# Dracaena



## DeeVas (Jul 2, 2005)

hey guys just came back from home depot and i bought this plant named dracaena "combo". i was wondering if it safe to put in a vivarium. also is there a site which list all safe plants thanx guys


----------



## Grassypeak (Jun 14, 2005)

It will be safe until it pushes the top off of your viv. I believe they all get huge.


----------



## DeeVas (Jul 2, 2005)

thats good to know looks like ill just give it to my mom she will find a place to put it.


----------



## Guest (Aug 13, 2005)

They are safe, I have one in my viv, and I had lucky bamboo which is another dracaena species in there too. Right now the one I have looks great, I got it from a larger tree they were gonna throw out in the office where I used to work.


----------



## Grassypeak (Jun 14, 2005)

You could always cut it back when it gets too tall. If you do this, it will grow shoots out the side of the trunk just like the so-called lucky bamboo. I would expect that the root system will eventually take over all of the substrate and clog any pump that you might have in the tank.


----------



## Guest (Aug 13, 2005)

my dracaena sp. which is the one with the red edged ribbon like leaves, is starting to root all over the place. I think its starting to come between a siliconed fixed rock, and the side of the aquarium. I hope that when push comes to shove, the rock will give way. :?


----------



## DeeVas (Jul 2, 2005)

hmmmmm doesnt sound like i will be puttin it in there. thanx everyone do u guys know of a site that lists plants that are suitable for a vivarium


----------



## Grassypeak (Jun 14, 2005)

If you don’t have much of a history with plants, I would start at Black Jungle’s site. They list a lot of neat plants for the vivarium. If you tell us a little about your setup maybe we can offer specific plants. The big problems that you will have to overcome are the fact that most vivs don’t have much in the way of light, space, ventilation or adequate drainage. If this is the case with your viv, than you want to find plants that will remain small, that don’t require a lot of light and that can tolerate wet feet. Here are some of my favorites.

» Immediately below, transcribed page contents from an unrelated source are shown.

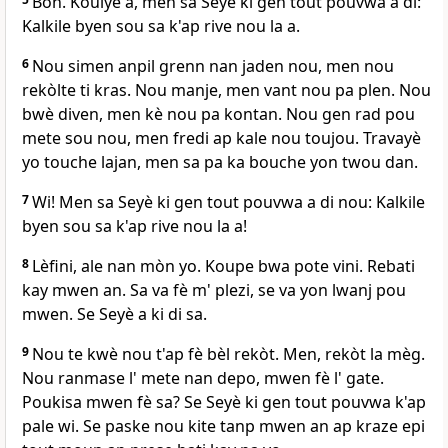
Bon. Koulye a, men sa Seyè ki gen tout pouvwa a di:
Kalkile byen sou sa k'ap rive nou la a.
6
Nou simen anpil grenn nan jaden nou, men nou
rekòlte ti kras. Nou manje, men vant nou pa plen. Nou
bwè diven, men kè nou pa kontan. Nou gen rad pou
mete sou nou, men fredi ap kale nou toujou. Travayè
yo touche lajan, men sa pa ka bouche yon twou dan.
7
Wi! Men sa Seyè ki gen tout pouvwa a di nou: Kalkile
byen sou sa k'ap rive nou la a!
8
Lèfini, ale nan mòn yo. Koupe bwa pote vini. Rebati
kay mwen an. Sa va fè m' plezi, se va yon lwanj pou
mwen. Se Seyè a ki di sa.
9
Nou te kwè nou t'ap fè bèl rekòt. Men, rekòt la mèg.
Nou ranmase l' mete nan depo, mwen fè l' gate.
Poukisa mwen fè sa? Se Seyè ki gen tout pouvwa k'ap
pale wi. Se paske nou kite tanp mwen an ap kraze epi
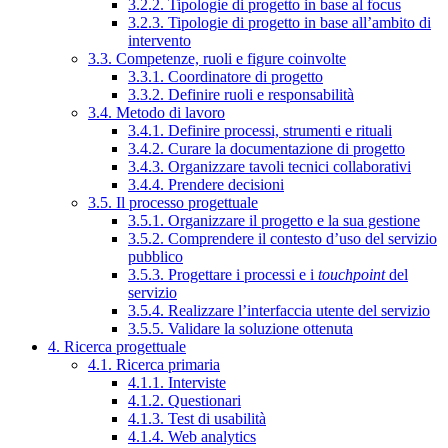
3.2.2. Tipologie di progetto in base al focus
3.2.3. Tipologie di progetto in base all’ambito di
intervento
3.3. Competenze, ruoli e figure coinvolte
3.3.1. Coordinatore di progetto
3.3.2. Definire ruoli e responsabilità
3.4. Metodo di lavoro
3.4.1. Definire processi, strumenti e rituali
3.4.2. Curare la documentazione di progetto
3.4.3. Organizzare tavoli tecnici collaborativi
3.4.4. Prendere decisioni
3.5. Il processo progettuale
3.5.1. Organizzare il progetto e la sua gestione
3.5.2. Comprendere il contesto d’uso del servizio
pubblico
3.5.3. Progettare i processi e i
touchpoint
del
servizio
3.5.4. Realizzare l’interfaccia utente del servizio
3.5.5. Validare la soluzione ottenuta
4. Ricerca progettuale
4.1. Ricerca primaria
4.1.1. Interviste
4.1.2. Questionari
4.1.3. Test di usabilità
4.1.4. Web analytics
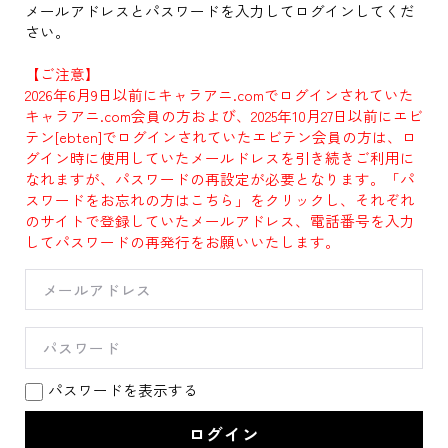
メールアドレスとパスワードを入力してログインしてくだ
さい。
【ご注意】
2026年6月9日以前にキャラアニ.comでログインされていた
キャラアニ.com会員の方および、2025年10月27日以前にエビ
テン[ebten]でログインされていたエビテン会員の方は、ロ
グイン時に使用していたメールドレスを引き続きご利用に
なれますが、パスワードの再設定が必要となります。「パ
スワードをお忘れの方はこちら」をクリックし、それぞれ
のサイトで登録していたメールアドレス、電話番号を入力
してパスワードの再発行をお願いいたします。
パスワードを表示する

Java moss – For really wet, low light areas.

Some Cryptocorine species – For high humidity vivs with areas that have waterlogged substrate. This one does O.K. in low light but more is better.

Anubias species – for high humidity vivs with areas that have waterlogged substrate. 
This one also does O.K. in low light but more is also better. Be sure to research the species as some get over a foot tall. Anubias nana and A. barteri stay fairly small.

The previous three can be found at online pet stores or through aquarium clubs.

Pathos – for all moisture levels with at least moderate light. More is better with this one.

Moisture tolerant Begonias – There are many small ones that can handle moisture. More light is better but some tolerate the shade. Watch the species, as some like rex get pretty large.

Miniature ferns -(True miniatures are hard to come by but there are many.) In a viv most ferns behave like a gas, that is, they expand to fill the container  . Look for miniatures. You should be able to keep the Rabbit’s Foot fern in check (watch for scale insects with this one though).

Avoid giant ferns which are commonly sold small, like the Bird’s Nest Fern. These look good, but get truly huge.

African Violet – If you have a bright spot that has good drainage these can do really well in the humidity of a viv. They don’t like their leaves to get water droplets on them and they do not like to stay perpetually moist.

This is a short list, but I have had good experiences with growing each of these under terrarium conditions.


----------



## Guest (Aug 13, 2005)

I can't give you as good a description on the needs of the plants that I use, but here is my list

Fittonia, Juanita sp.
They can take low lights, 

Pilea, moon valley, im having a little trouble with this one, its leaves arent as nicely colored as when I bought it, but its growing like crazy. It seems to not be tolerant of wet soil since I put a cutting into a water logged viv, and it hasnt grown any new leaves. It hasnt died, but its not growing.

Baby tears seems to like the water alot. It grows like moss (by that I mean that it is prostrate, and grows slowly). But I think it really nees alot of light as it does better in places with lots of light in my viv.

Syngoniums love to root in water, and grow leaves above water. Aquarium stores sell it as an underwater plant, same as anubias, but I think both like it better with wet roots, and dry leaves. They are perfect marginal plants, but syngonium has a nasty tendency of out growing any small vivs.

I'll let you know how my Spathyphyllum cutting will do. It has produced two new leaves since I placed it in the viv. Crossing fingers I can keep it under control.

I have an Agloeanema, I know these grow huge, but I couldnt help my self and put it in anyway. I actually grew that one from seed from the moma plant. Its doing great. I have it about an inch from the waters edge, and is growing lots of leaves. It adds great texture to the viv. 

I have a Cryptocoryne wendettii, but its underwater and currently recovering from a snail attack. It seems to do better with lots of light. But then so does algea.

I tend to think that aroids, the Syngoniums, Spaths, Anubias, Cryptocorynes, and Agloeanemas, do well in vivs. I wanted to get an Anthurium that they were selling at a nursery, it was rooted to a porous rock and would go great in the middle of my water feature, if I had room.


----------